Dmytro Azarov says that the prison administration had consulted both the inmates and employees in advance about actions in emergency situations. A clear emergency action plan was communicated to everyone. That helped avoid panic among the prisoners, and everyone acted quickly and in a coordinated manner.
EVIDENCE FROM SURVIVORS
Two precision guided bombs hit the dining room. The bombs hit the central part of the two-story building. The concrete floors and brick walls collapsed and turned into a huge pile of construction debris. There was a shop on the first floor – it was badly damaged. Fortunately, there was no one in the building at the time of the night attack.


One more KAB-500 bomb directly hit the prisoners’ barracks.
As recalled by Anatoliy, a 38-year-old inmate who was in one of the barracks and sustained head and limb injuries, the explosion made him fall, then he found himself dumped under a pile of debris.
“I started to get out. I was just climbing into the light. The guys looked like they’ve been put through a meat grinder. It was scary, of course. There were seven or eight dead in my barrack. I suffered few injuries. You see, the arm, leg, and the head. They bandaged me and I had to help others,” the man says.


In the same barrack, but in its wing that was not badly damaged, there was a 22-year-old convict named Oleksandr. The man was lucky to survive. He recalls the KAB strikes with an accuracy of up to the minute.
“One KAB flew in, struck between two sectors. Lots of men died. Then a few minutes later – another KAB came in, then… at 23:40, yet another one, which fell into the water, and then the fourth followed. We were going around, rescuing, pulling people out,” Oleksandr recalls.

An explosion in one of the barracks, located not far from the destroyed one, caused a fire. Now the windows and walls there are black with soot. The prisoners are recovering from the terrible night, gathering their belongings and receiving help. They say that they heard explosions before, because strikes have been frequently reaching Bilenke. They say they knew that Russian bombs will eventually reach the prison, sooner or later.

One of the men took icons and paintings out of the damaged barracks.

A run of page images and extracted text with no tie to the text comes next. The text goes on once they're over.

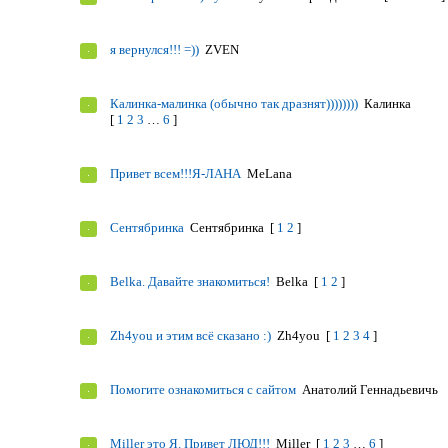
я вернулся!!! =))
ZVEN
Калинка-малинка (обычно так дразнят))))))))
Калинка
[
1
2
3
…
6
]
Привет всем!!!Я-ЛАНА
MeLana
Сентябринка
Сентябринка
[
1
2
]
Belka. Давайте знакомиться!
Belka
[
1
2
]
Zh4you и этим всё сказано :)
Zh4you
[
1
2
3
4
]
Помогите ознакомиться с сайтом
Анатолий Геннадьевичь
Miller это Я. Привет ЛЮД!!!
Miller
[
1
2
3
…
6
]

He declined to provide details about the attack, beyond saying that he himself was in the part of the building that was left undamaged.
Employees at the prison are saying that the biggest threat to the village of Bilenke is now coming from Russian drone attacks. For that reason, literally every wall of the correctional facility features an inscription reading, “Caution. Beware of FPV drones, they are dangerous,” which seems to underscore the level of the threat.


Bilenke is the only prison camp in the region that had not been evacuated after the start of the all-out war.
The Ministry of Justice emphasized that the prison perimeter fence was left intact after the strike.
* On 29 July 2022, Russian Armed Forces shelled a building housing Ukrainian prisoners of war in a Russian-operated prison in Molodizhne near Olenivka, Donetsk Oblast as a false flag operation during the Russian invasion of Ukraine, killing 53 to 62 Ukrainian prisoners of war (POWs) and leaving 75 to 130 wounded. The prisoners were mainly soldiers belonging to the Azov regiment who defended the Azovstal steel works, the last Ukrainian stronghold in the siege of Mariupol.